_Page images and extracted text_:
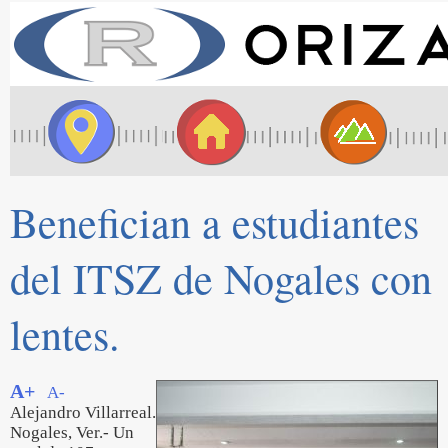
Benefician a estudiantes
del ITSZ de Nogales con
lentes.
A+
A-
Alejandro Villarreal.
Nogales, Ver.- Un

_The problem_:
The answer must be every line from the entries above that holds the string "Nogales".

_Task result_:
del ITSZ de Nogales con
Nogales, Ver.- Un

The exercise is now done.